Miles de personas salían este jueves a la calle en Jaca para recibir a los Reyes Magos, en una cabalgata llena de luz, color y tradiciones, que se convertía en una de las citas más multitudinarias de los últimos años.

Casi una hora antes de salir el desfile, que tenía su punto de partida a la altura de las Benitas, en el  comienzo de la Calle Mayor, ya no se podía dar un paso por el centro de la ciudad, en la que vecinos y visitantes buscaban el mejor sitio para disfrutar del espectáculo.
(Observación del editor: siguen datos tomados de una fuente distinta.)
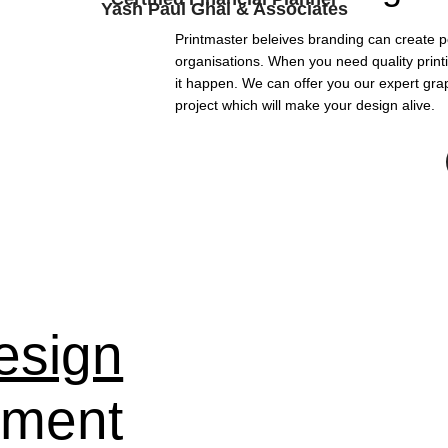
Yash Paul Ghai & Associates
Printmaster beleives branding can create p
organisations. When you need quality print
it happen. We can offer you our expert grap
project which will make your design alive.
esign
pment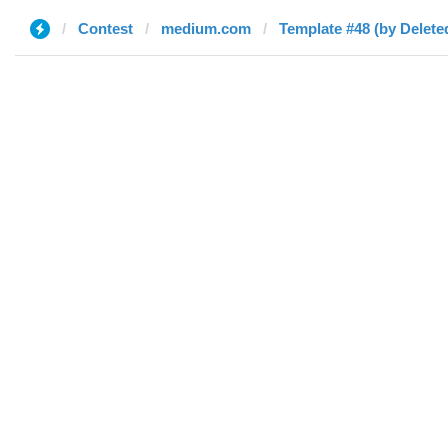
Contest
medium.com
Template #48 (by Delete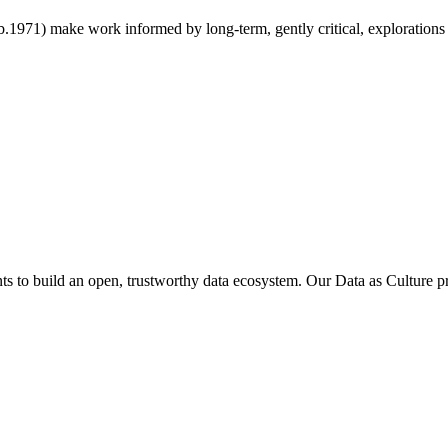
971) make work informed by long-term, gently critical, explorations of 
 to build an open, trustworthy data ecosystem. Our Data as Culture 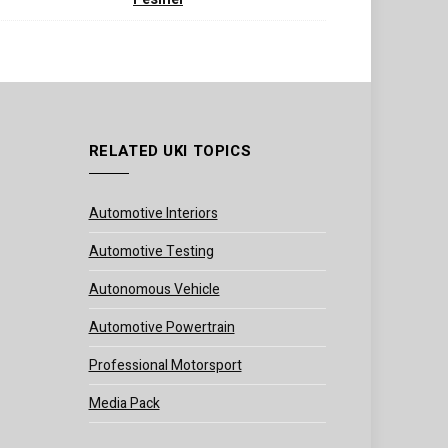
RELATED UKI TOPICS
Automotive Interiors
Automotive Testing
Autonomous Vehicle
Automotive Powertrain
Professional Motorsport
Media Pack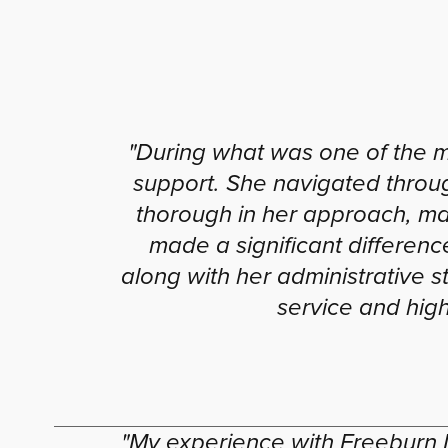
"During what was one of the 
support. She navigated throu
thorough in her approach, ma
made a significant differen
along with her administrative st
service and hig
"My experience with Freeburn 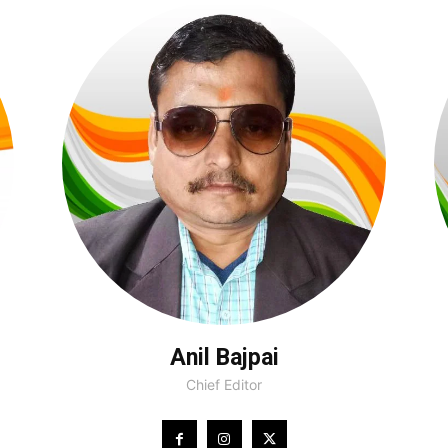
Anil Bajpai
Chief Editor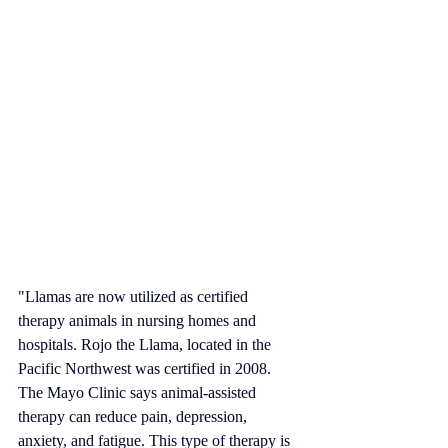
"Llamas are now utilized as certified 
therapy animals in nursing homes and 
hospitals. 
Rojo the Llama
, located in the 
Pacific Northwest
 was certified in 2008. 
The 
Mayo Clinic
 says animal-assisted 
therapy can reduce pain, depression, 
anxiety, and fatigue. This type of therapy is 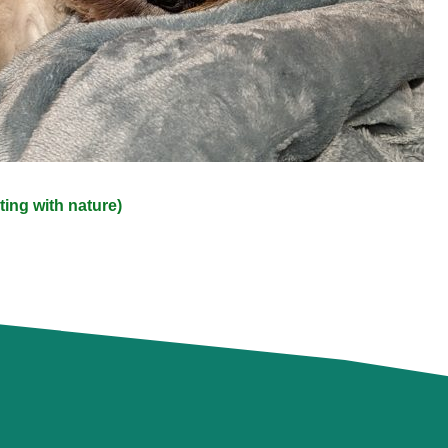
ing with nature)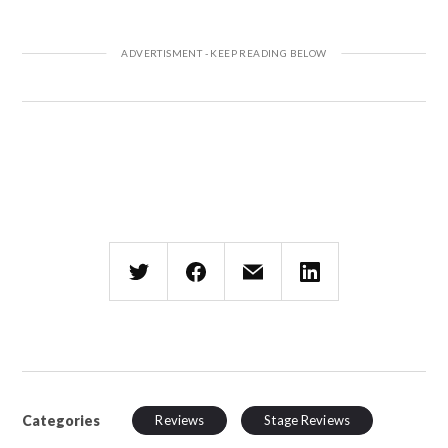
Categories
Reviews
Stage Reviews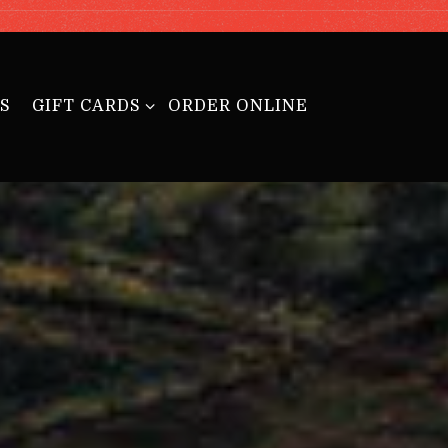
GIFT CARDS SUB-MENU
S
GIFT CARDS
ORDER ONLINE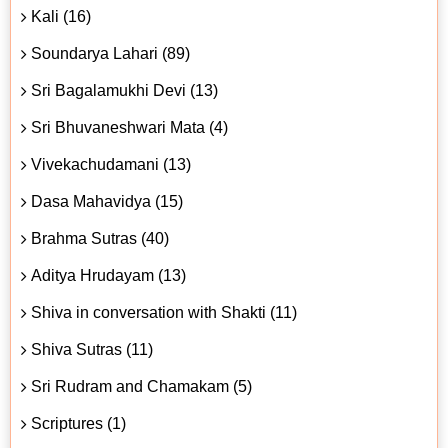
Kali (16)
Soundarya Lahari (89)
Sri Bagalamukhi Devi (13)
Sri Bhuvaneshwari Mata (4)
Vivekachudamani (13)
Dasa Mahavidya (15)
Brahma Sutras (40)
Aditya Hrudayam (13)
Shiva in conversation with Shakti (11)
Shiva Sutras (11)
Sri Rudram and Chamakam (5)
Scriptures (1)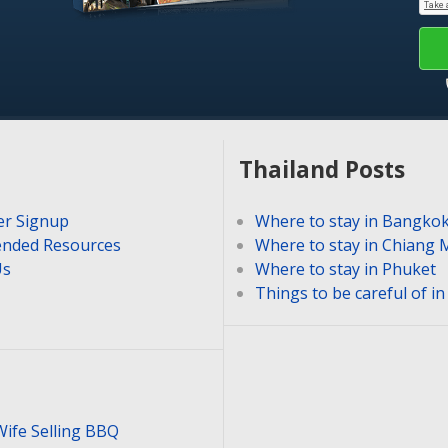
Thailand Posts
er Signup
Where to stay in Bangko
nded Resources
Where to stay in Chiang 
Us
Where to stay in Phuket
Things to be careful of i
Wife Selling BBQ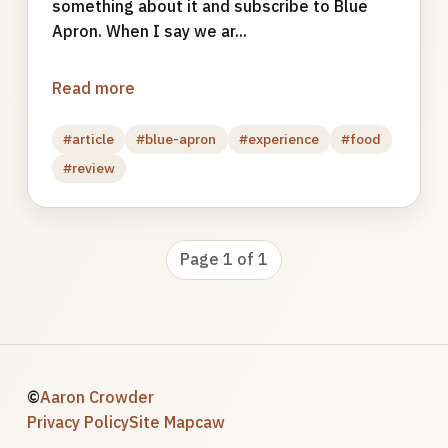
something about it and subscribe to Blue
Apron. When I say we ar...
Read more
#article
#blue-apron
#experience
#food
#review
Page 1 of 1
©
Aaron Crowder
Privacy Policy
Site Map
caw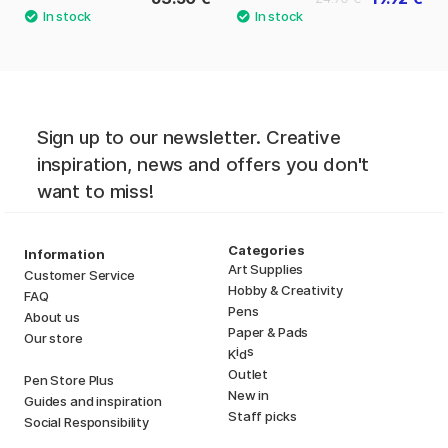
Sign up to our newsletter. Creative
inspiration, news and offers you don't
want to miss!
Categories
Information
Art Supplies
Customer Service
Hobby & Creativity
FAQ
Pens
About us
Paper & Pads
Our store
i
s
K
d
Outlet
Pen Store Plus
New in
Guides and inspiration
Staff picks
Social Responsibility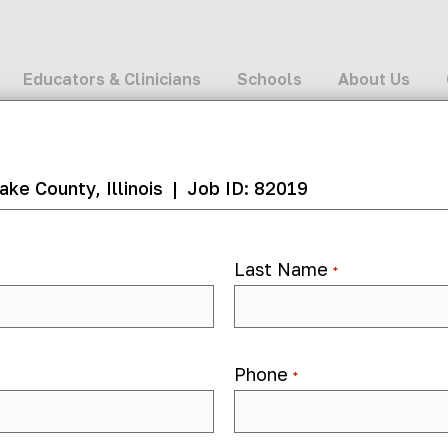
Educators & Clinicians
Schools
About Us
ake County, Illinois
|
Job ID: 82019
Last Name
*
Hybrid
82019
Phone
*
 month ago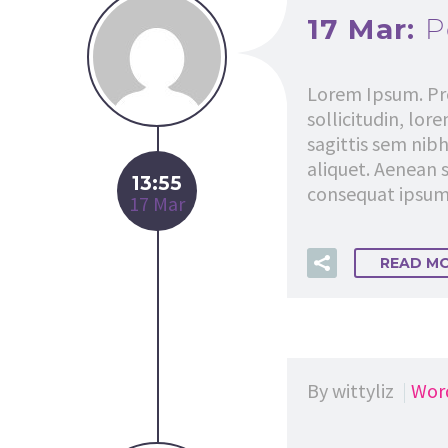
17 Mar:
P
Lorem Ipsum. Pro
sollicitudin, lor
sagittis sem nibh
aliquet. Aenean s
13:55
consequat ipsum, 
17 Mar
READ M
By wittyliz
Wor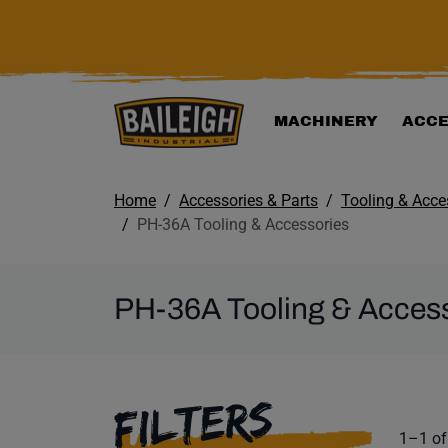
KIP TO MAIN CONTENT
MACHINERY
ACCE
Home
Accessories & Parts
Tooling & Acce
PH-36A Tooling & Accessories
PH-36A Tooling & Acces
SELECTING A F
FILTERS
Product
1–1 of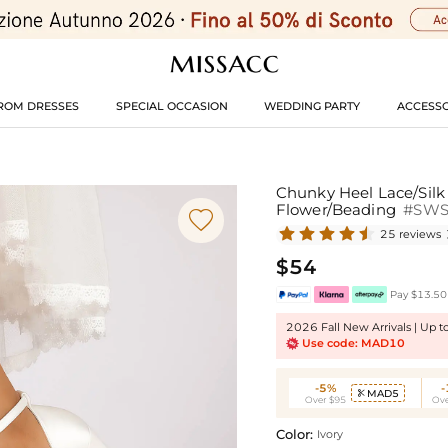
ROM DRESSES
SPECIAL OCCASION
WEDDING PARTY
ACCESSO
Chunky Heel Lace/Silk
Flower/Beading
#SW

25 reviews
$54
Pay $13.50 
2026 Fall New Arrivals | Up 
Use code: MAD10
-5%
MAD5

Over $95
Ove
Color:
Ivory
A las carrozas de Melchor, Gaspar y Baltasar se unían los oficios tradicionales, como el pastoreo; el paloteao y el sonido de la gaita, el tambor, el chiflo y el salterio. Los más pequeños de la Cabalgata, sobre caballitos de madera, y cientos de kilos de caramelos repartidos entre la multitud. Acróbatas y titiriteros, la banda de música, caballos, corderos y ovejas y una gran dosis de ilusión han sido los ingredientes para que la Cabalgata de este año haya resultado todo un éxito.

Las carrozas han recorrido el centro de la ciudad hasta el Palacio de Congresos, donde los Reyes Magos se han fotografiado con los pequeños y los más rezagados han podido entregar sus cartas a Melchor, Gaspar y Baltasar. Nervios, gritos, carreras a por los caramelos y caras de sorpresa, además de algún que otro susto, han superado al frío y se han convertido en los protagonistas de la Cabalgata 2017 de Jaca.